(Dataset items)
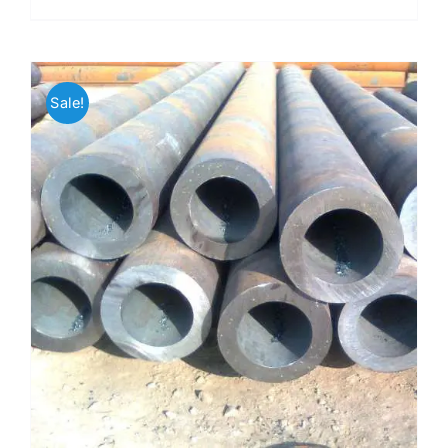
Sale!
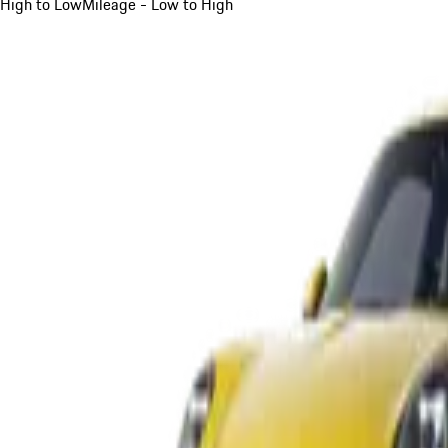
High to Low
Mileage - Low to High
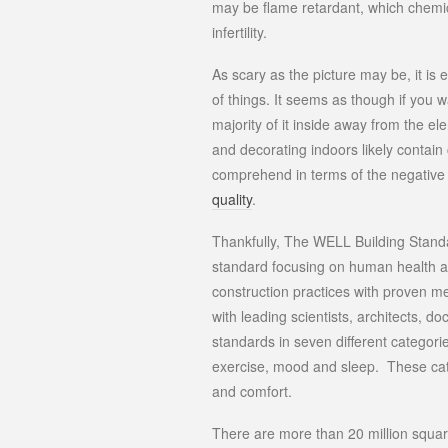
may be flame retardant, which chem
infertility.
As scary as the picture may be, it is 
of things. It seems as though if you 
majority of it inside away from the el
and decorating indoors likely contai
comprehend in terms of the negativ
quality
.
Thankfully, The WELL Building Standa
standard focusing on human health 
construction practices with proven me
with leading scientists, architects, 
standards in seven different categorie
exercise, mood and sleep. These categ
and comfort.
There are more than 20 million square 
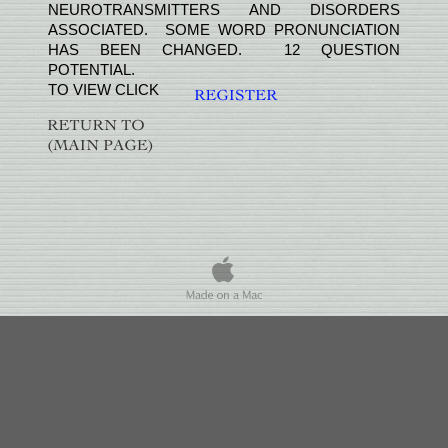
NEUROTRANSMITTERS AND DISORDERS
ASSOCIATED. SOME WORD PRONUNCIATION
HAS BEEN CHANGED. 12 QUESTION
POTENTIAL.
TO VIEW CLICK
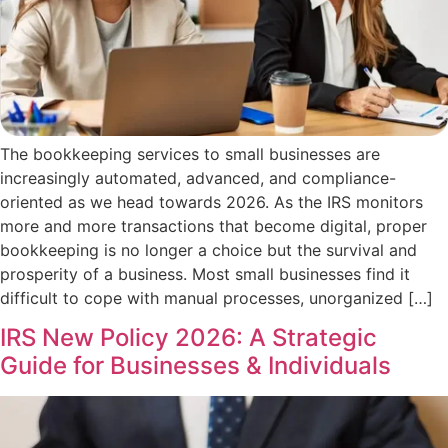
The bookkeeping services to small businesses are
increasingly automated, advanced, and compliance-
oriented as we head towards 2026. As the IRS monitors
more and more transactions that become digital, proper
bookkeeping is no longer a choice but the survival and
prosperity of a business. Most small businesses find it
difficult to cope with manual processes, unorganized […]
IRS New Policy 2026: A Strategic
Guide for Businesses & Individuals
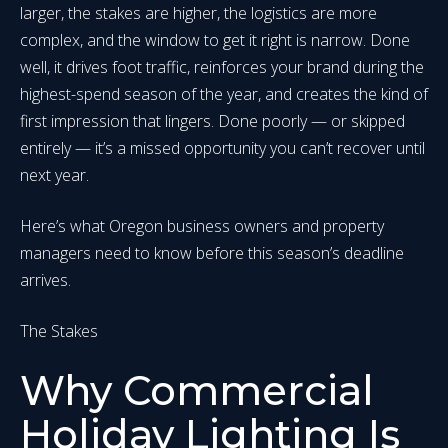
larger, the stakes are higher, the logistics are more
complex, and the window to get it right is narrow. Done
well, it drives foot traffic, reinforces your brand during the
highest-spend season of the year, and creates the kind of
first impression that lingers. Done poorly — or skipped
entirely — it’s a missed opportunity you can’t recover until
next year.
Here’s what Oregon business owners and property
managers need to know before this season’s deadline
arrives.
The Stakes
Why Commercial
Holiday Lighting Is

- _Aim of the exercise_:
Output all the entries above verbatim, please. No images.

- _Response to the task_:
Sale!
High to Low
Mileage - Low to High
may be flame retardant, which chem
infertility.
As scary as the picture may be, it is 
of things. It seems as though if you 
majority of it inside away from the el
and decorating indoors likely contai
comprehend in terms of the negativ
quality
.
Thankfully, The WELL Building Standa
standard focusing on human health 
construction practices with proven me
with leading scientists, architects, 
standards in seven different categorie
exercise, mood and sleep. These categ
and comfort.
There are more than 20 million square 
NEUROTRANSMITTERS AND DISORDERS
ASSOCIATED. SOME WORD PRONUNCIATION
HAS BEEN CHANGED. 12 QUESTION
POTENTIAL.
TO VIEW CLICK
The bookkeeping services to small businesses are
increasingly automated, advanced, and compliance-
oriented as we head towards 2026. As the IRS monitors
more and more transactions that become digital, proper
bookkeeping is no longer a choice but the survival and
prosperity of a business. Most small businesses find it
difficult to cope with manual processes, unorganized […]
IRS New Policy 2026: A Strategic
Guide for Businesses & Individuals
larger, the stakes are higher, the logistics are more
complex, and the window to get it right is narrow. Done
well, it drives foot traffic, reinforces your brand during the
highest-spend season of the year, and creates the kind of
first impression that lingers. Done poorly — or skipped
entirely — it’s a missed opportunity you can’t recover until
next year.
Here’s what Oregon business owners and property
managers need to know before this season’s deadline
arrives.
The Stakes
Why Commercial
Holiday Lighting Is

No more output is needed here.